Where the records hold the string "Africa", show the whole line it sits on.

*** PROVIDED ENTRIES Section Begins ***

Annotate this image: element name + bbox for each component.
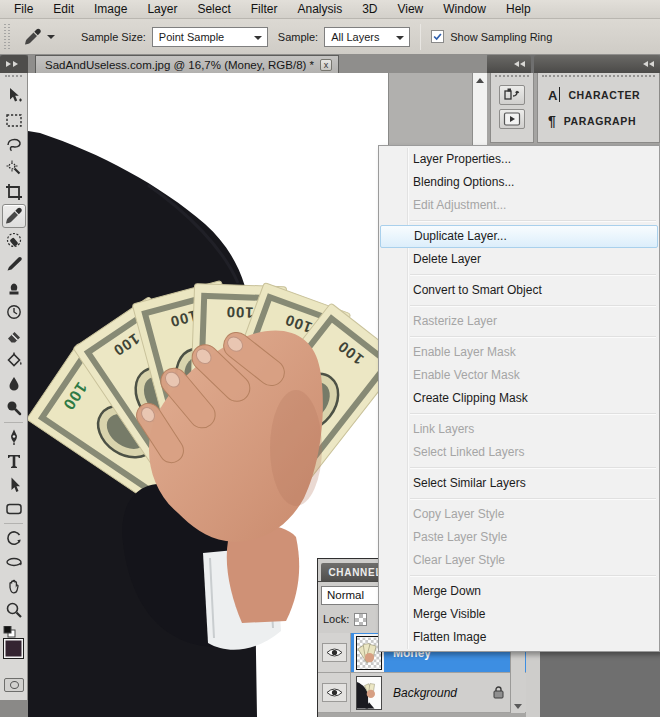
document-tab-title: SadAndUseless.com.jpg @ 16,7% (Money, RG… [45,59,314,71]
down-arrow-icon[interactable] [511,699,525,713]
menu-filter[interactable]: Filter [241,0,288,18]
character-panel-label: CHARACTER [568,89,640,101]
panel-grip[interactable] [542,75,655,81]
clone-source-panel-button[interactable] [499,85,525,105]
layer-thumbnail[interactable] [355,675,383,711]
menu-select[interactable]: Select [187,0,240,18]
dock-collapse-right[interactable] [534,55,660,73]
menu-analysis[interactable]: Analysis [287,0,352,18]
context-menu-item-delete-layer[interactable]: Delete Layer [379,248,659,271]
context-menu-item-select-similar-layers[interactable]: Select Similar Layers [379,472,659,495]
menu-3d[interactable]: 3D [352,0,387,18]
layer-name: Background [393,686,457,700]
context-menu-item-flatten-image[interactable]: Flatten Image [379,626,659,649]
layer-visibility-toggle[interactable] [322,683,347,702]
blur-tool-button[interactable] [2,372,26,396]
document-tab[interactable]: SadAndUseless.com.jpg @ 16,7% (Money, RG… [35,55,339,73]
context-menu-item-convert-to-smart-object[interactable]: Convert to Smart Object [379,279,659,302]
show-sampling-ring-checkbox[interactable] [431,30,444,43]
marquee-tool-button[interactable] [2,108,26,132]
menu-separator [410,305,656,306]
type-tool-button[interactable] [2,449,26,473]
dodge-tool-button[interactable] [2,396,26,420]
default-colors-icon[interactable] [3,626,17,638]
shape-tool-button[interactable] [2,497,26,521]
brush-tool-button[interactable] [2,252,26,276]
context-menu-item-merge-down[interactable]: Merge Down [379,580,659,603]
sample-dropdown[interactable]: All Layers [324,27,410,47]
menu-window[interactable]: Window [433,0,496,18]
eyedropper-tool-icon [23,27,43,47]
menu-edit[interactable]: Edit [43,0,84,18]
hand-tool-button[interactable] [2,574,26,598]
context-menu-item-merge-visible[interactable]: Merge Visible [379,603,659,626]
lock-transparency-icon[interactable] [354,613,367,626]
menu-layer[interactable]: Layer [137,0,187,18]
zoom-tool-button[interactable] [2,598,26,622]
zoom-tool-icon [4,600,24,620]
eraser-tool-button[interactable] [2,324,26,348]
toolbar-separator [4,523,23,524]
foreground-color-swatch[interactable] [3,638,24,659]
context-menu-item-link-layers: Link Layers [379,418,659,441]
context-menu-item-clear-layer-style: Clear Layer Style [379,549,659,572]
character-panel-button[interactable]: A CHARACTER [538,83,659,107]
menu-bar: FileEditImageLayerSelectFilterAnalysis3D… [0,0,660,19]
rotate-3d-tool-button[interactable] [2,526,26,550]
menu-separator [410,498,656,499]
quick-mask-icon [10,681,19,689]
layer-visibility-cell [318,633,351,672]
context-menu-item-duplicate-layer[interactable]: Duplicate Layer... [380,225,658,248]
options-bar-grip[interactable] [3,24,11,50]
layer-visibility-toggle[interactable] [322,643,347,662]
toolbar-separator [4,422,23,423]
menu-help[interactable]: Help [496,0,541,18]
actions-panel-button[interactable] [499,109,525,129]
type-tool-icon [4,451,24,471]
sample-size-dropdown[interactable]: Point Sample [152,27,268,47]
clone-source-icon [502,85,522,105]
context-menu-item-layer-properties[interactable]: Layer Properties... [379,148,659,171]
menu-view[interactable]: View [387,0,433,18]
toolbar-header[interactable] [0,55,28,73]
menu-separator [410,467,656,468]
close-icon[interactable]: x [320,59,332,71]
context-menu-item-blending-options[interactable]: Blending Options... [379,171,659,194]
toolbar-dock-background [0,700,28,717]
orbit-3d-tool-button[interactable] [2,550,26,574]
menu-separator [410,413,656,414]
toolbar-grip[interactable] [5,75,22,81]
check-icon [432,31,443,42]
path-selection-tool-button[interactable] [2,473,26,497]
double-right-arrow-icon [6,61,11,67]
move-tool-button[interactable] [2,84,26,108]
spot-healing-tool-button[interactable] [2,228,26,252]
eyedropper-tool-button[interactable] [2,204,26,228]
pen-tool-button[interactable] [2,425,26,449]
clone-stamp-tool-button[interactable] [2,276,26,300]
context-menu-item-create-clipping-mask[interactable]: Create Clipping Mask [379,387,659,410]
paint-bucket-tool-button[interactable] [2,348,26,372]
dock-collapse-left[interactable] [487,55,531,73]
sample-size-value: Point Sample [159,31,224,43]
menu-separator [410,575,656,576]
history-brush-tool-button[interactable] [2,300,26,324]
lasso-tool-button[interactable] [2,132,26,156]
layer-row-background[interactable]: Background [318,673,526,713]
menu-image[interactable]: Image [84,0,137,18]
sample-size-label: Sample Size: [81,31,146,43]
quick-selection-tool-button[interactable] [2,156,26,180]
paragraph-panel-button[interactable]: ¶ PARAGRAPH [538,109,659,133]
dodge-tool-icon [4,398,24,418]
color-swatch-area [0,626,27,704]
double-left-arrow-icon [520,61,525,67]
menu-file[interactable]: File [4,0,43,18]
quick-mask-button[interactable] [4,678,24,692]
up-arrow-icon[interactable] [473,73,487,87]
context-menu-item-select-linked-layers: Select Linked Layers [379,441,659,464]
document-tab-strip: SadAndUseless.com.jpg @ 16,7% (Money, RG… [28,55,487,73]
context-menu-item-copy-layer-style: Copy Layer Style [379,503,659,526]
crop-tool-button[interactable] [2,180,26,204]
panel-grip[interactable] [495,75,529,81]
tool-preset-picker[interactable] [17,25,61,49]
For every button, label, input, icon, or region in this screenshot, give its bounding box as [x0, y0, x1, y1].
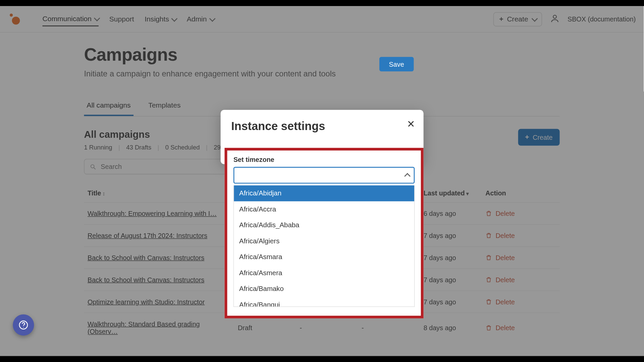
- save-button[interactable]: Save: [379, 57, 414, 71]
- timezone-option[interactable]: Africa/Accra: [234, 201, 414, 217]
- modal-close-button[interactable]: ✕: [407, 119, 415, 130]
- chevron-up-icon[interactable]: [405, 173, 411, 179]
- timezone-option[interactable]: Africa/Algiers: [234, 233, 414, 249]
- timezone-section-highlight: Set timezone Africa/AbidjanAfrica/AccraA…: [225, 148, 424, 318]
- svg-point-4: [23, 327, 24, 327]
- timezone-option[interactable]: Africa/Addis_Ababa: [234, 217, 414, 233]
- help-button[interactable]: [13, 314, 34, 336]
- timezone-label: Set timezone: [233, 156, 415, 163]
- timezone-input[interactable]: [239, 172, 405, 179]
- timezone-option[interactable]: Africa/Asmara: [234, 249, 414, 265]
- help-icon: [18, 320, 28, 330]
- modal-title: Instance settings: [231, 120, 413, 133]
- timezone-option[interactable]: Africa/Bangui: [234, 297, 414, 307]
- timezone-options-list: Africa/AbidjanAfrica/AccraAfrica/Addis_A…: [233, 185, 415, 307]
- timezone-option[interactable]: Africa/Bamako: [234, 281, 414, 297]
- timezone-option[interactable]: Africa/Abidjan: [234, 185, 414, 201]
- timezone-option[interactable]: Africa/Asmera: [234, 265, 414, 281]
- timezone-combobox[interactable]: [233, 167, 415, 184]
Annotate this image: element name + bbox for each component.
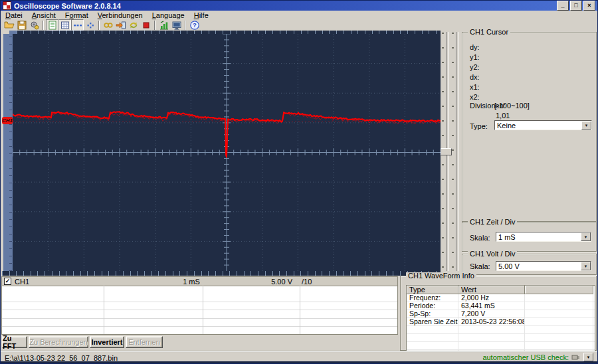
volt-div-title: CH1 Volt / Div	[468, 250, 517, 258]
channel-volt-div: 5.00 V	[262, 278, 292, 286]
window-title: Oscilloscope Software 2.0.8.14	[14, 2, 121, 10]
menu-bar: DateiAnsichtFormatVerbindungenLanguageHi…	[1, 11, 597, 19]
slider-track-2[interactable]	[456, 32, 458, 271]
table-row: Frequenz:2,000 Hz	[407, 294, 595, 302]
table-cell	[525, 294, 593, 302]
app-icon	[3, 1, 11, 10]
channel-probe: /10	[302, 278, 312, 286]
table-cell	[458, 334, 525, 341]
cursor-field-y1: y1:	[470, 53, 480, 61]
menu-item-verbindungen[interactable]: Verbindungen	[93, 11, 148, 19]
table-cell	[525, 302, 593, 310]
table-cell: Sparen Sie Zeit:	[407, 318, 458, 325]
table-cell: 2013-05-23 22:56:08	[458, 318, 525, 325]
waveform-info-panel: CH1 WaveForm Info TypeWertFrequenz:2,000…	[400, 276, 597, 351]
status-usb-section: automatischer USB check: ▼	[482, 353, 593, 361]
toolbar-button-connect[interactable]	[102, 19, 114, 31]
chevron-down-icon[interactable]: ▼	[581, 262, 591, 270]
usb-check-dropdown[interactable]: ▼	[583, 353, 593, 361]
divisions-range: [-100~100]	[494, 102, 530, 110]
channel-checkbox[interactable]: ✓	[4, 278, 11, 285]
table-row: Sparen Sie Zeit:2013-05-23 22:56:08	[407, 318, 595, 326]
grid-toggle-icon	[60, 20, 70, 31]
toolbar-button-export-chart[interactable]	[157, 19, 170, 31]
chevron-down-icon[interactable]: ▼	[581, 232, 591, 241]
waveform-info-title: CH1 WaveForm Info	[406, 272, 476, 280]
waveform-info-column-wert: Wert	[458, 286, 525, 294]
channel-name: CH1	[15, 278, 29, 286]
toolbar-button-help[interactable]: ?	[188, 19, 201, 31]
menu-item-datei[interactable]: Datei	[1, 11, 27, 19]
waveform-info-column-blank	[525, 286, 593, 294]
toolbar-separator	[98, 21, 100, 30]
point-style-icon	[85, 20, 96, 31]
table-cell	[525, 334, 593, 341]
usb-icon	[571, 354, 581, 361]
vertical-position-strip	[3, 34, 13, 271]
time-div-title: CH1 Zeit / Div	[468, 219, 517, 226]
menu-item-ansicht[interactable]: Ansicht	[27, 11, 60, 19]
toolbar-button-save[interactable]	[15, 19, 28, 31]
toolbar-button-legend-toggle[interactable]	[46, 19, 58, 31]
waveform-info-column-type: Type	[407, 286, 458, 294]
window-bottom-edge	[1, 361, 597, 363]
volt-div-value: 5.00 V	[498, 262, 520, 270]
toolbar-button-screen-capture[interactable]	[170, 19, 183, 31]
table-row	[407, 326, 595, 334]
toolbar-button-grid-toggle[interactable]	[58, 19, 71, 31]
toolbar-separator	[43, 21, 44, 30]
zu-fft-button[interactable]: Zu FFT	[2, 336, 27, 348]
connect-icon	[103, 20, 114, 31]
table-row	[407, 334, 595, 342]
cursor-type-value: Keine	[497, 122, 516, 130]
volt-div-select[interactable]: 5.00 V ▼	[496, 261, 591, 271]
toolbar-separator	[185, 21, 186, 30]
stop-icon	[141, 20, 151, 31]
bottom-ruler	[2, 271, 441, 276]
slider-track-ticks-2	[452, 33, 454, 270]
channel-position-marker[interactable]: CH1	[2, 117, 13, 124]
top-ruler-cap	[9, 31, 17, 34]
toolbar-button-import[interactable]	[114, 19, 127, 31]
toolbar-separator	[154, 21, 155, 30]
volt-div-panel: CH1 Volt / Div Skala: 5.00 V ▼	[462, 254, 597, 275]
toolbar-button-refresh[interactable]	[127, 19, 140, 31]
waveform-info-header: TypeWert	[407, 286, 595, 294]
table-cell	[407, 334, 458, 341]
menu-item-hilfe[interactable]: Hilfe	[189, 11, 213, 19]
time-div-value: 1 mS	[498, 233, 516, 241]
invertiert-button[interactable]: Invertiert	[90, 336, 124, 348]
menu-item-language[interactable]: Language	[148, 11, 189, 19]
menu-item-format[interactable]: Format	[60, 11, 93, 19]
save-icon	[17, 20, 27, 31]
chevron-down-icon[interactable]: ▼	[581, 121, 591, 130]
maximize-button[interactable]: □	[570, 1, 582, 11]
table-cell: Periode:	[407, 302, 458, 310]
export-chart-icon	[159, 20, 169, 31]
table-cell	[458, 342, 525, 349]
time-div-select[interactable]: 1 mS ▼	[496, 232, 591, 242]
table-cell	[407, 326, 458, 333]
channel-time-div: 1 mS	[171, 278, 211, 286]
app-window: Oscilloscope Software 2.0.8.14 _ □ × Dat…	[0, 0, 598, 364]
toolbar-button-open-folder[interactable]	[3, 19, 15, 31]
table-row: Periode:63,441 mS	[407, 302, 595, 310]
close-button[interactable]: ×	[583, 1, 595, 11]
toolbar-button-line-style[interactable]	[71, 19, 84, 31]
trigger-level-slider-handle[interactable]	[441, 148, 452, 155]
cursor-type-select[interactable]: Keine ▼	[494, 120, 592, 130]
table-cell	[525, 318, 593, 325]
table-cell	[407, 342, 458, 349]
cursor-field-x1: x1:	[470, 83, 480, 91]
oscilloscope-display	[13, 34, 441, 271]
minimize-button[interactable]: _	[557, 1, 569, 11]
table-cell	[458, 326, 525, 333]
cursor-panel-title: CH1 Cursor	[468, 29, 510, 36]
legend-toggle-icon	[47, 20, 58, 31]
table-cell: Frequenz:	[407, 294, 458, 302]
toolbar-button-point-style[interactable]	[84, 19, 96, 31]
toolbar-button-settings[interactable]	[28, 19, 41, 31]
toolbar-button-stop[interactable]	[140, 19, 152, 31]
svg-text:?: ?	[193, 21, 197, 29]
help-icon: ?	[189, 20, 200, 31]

*** PROVIDED ENTRIES Section Ends ***

● **ANSWER TO THE EXERCISE**
- timezone-option[interactable]: Africa/Accra: [234, 201, 414, 217]
- timezone-option[interactable]: Africa/Algiers: [234, 233, 414, 249]
- timezone-section-highlight: Set timezone Africa/AbidjanAfrica/AccraA…: [225, 148, 424, 318]
- timezone-option[interactable]: Africa/Addis_Ababa: [234, 217, 414, 233]
- timezone-option[interactable]: Africa/Asmara: [234, 249, 414, 265]
- timezone-option[interactable]: Africa/Bangui: [234, 297, 414, 307]
- timezone-options-list: Africa/AbidjanAfrica/AccraAfrica/Addis_A…: [233, 185, 415, 307]
- timezone-option[interactable]: Africa/Bamako: [234, 281, 414, 297]
- timezone-option[interactable]: Africa/Abidjan: [234, 185, 414, 201]
- timezone-option[interactable]: Africa/Asmera: [234, 265, 414, 281]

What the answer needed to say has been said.